Announcing the hire, Patel praised Biggar’s achievements as interim chief. 

“From dismantling people smuggling networks through to the biggest illegal migration law enforcement operation across Europe to bringing the monsters who sexually abuse children in the UK and abroad to justice, Graeme and his remarkable NCA team have an outstanding track record of delivery,” the home secretary said. “The UK’s NCA is world leading and in a formidable position to tackle some of the most complex global threats we face and to help make our streets and our country safer.”

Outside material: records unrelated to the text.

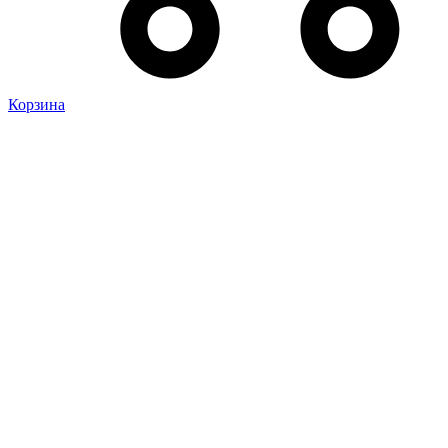
Корзина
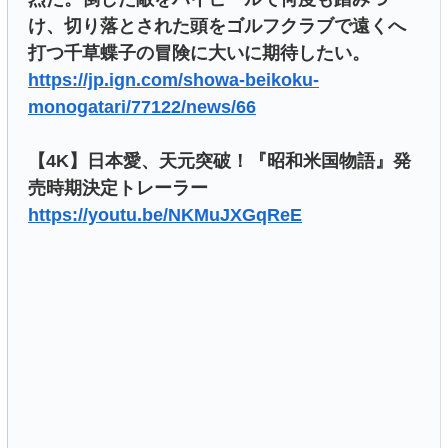
け、切り落とされた頭をゴルフクラブで遠くへ
打つ千草蝶子の冒険に大いに期待したい。
https://jp.ign.com/showa-beikoku-
monogatari/77122/news/66
【4K】日本愛、天元突破！『昭和米国物語』発
売時期決定トレーラー
https://youtu.be/NKMuJXGqReE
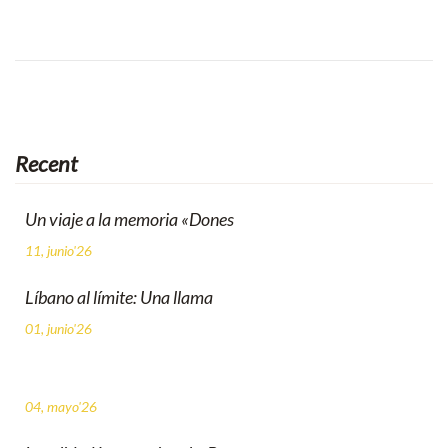
Recent
Un viaje a la memoria «Dones
11, junio'26
Líbano al límite: Una llama
01, junio'26
04, mayo'26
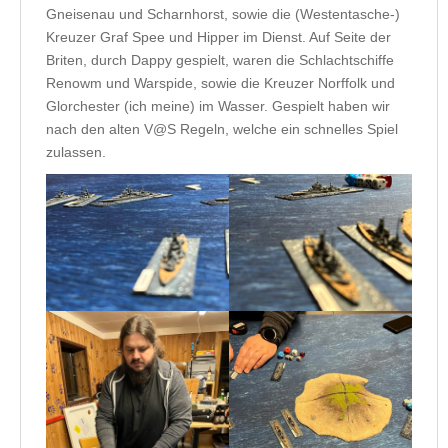
Gneisenau und Scharnhorst, sowie die (Westentasche-)
Kreuzer Graf Spee und Hipper im Dienst. Auf Seite der
Briten, durch Dappy gespielt, waren die Schlachtschiffe
Renowm und Warspide, sowie die Kreuzer Norffolk und
Glorchester (ich meine) im Wasser. Gespielt haben wir
nach den alten V@S Regeln, welche ein schnelles Spiel
zulassen.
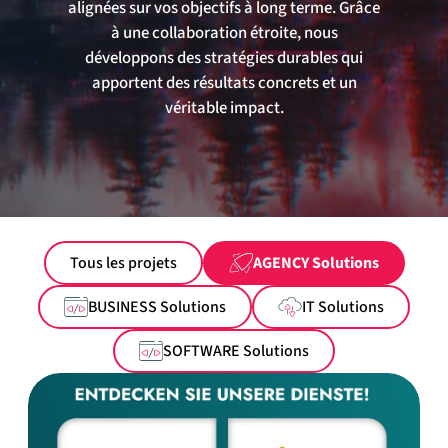
alignées sur vos objectifs à long terme. Grâce
à une collaboration étroite, nous
développons des stratégies durables qui
apportent des résultats concrets et un
véritable impact.
Tous les projets
AGENCY Solutions
BUSINESS Solutions
IT Solutions
SOFTWARE Solutions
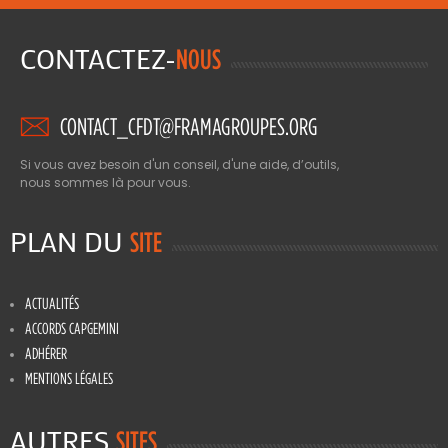
CONTACTEZ-
NOUS
CONTACT_CFDT@FRAMAGROUPES.ORG
Si vous avez besoin d'un conseil, d'une aide, d’outils,
nous sommes là pour vous.
PLAN DU
SITE
ACTUALITÉS
ACCORDS CAPGEMINI
ADHÉRER
MENTIONS LÉGALES
AUTRES
SITES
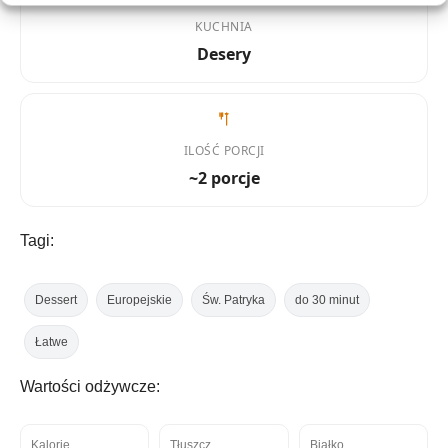
KUCHNIA
Desery
ILOŚĆ PORCJI
~2 porcje
Tagi:
Dessert
Europejskie
Św. Patryka
do 30 minut
Łatwe
Wartości odżywcze:
Kalorie
Tłuszcz
Białko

The initial recruitment process was launched in December after Dame Lynne Owens announced she would step down as NCA chief after being diagnosed with breast cancer.

Biggar and Neil Basu – the former head of UK counter-terrorism policing – were selected by the interview panel as the preferred candidates for the role. But Home Office permanent secretary Matthew Rycroft told the duo in May they would not be chosen and the process would be repeated, according to reports.

Basu, who would have become the first person of Asian heritage to lead a UK law enforcement organisation, said at the time he was “disappointed” in the decision and would not apply again.

Hogan-Howe, a vocal supporter of Johnson, also reportedly ruled himself out after critics raised concerns of cronyism and his record as Met Police commissioner.  

The Home Office said Biggar was chosen “after a fair and open recruitment process”.

Before becoming interim chief of the NCA, Biggar was director general of National Economic Crime Centre from 2019 and 2021. He has also served as director for national security at the Home Office and chief of staff to the defence secretary.

Biggar helped to shape the response to the 2017 terrorist attacks and the Salisbury poisoning attack. As director of national security at the Home Office, he oversaw the implementation of the Investigatory Powers Act, known as the Snoopers’ Charter.

Under the powers of that law, the department is now engaged in a implementing a national service through which it will be able to search and access data from internet service providers on citizens’ internet connection records: which includes information on sites accessed and apps accessed.

The NCA, a non-ministerial department with around 5,500 officers based in the UK and abroad, is independent from the Home Office but accountable to the home secretary.